• [Prompt]:
What lines below hold the string "adds"? Copy them all.

• [Data for processing]:
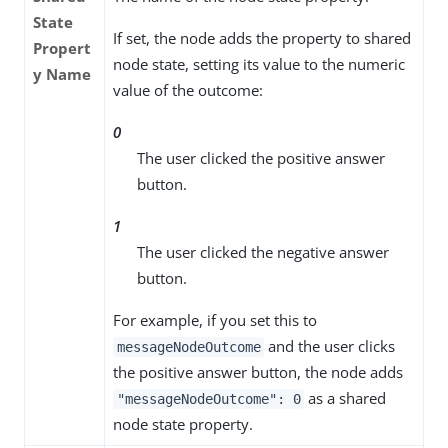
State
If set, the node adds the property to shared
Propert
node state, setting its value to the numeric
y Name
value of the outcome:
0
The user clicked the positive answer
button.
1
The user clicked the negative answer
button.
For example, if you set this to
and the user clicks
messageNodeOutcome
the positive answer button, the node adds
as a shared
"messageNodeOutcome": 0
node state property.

---

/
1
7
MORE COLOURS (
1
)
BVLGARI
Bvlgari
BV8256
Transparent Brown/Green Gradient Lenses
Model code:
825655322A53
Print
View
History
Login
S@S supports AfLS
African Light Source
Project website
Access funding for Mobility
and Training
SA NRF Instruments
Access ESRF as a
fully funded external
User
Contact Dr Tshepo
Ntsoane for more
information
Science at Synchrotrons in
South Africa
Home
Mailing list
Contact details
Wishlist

...

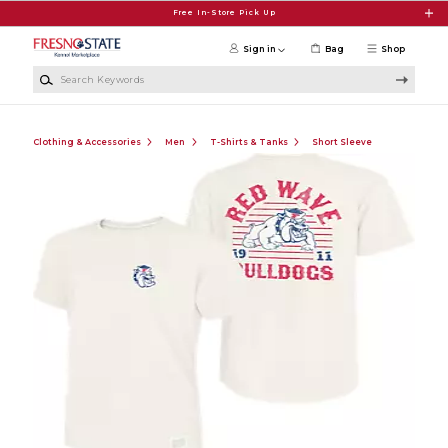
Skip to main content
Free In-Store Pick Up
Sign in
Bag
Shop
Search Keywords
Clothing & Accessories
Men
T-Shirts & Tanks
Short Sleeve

• [Worked solution]:
If set, the node adds the property to shared
the positive answer button, the node adds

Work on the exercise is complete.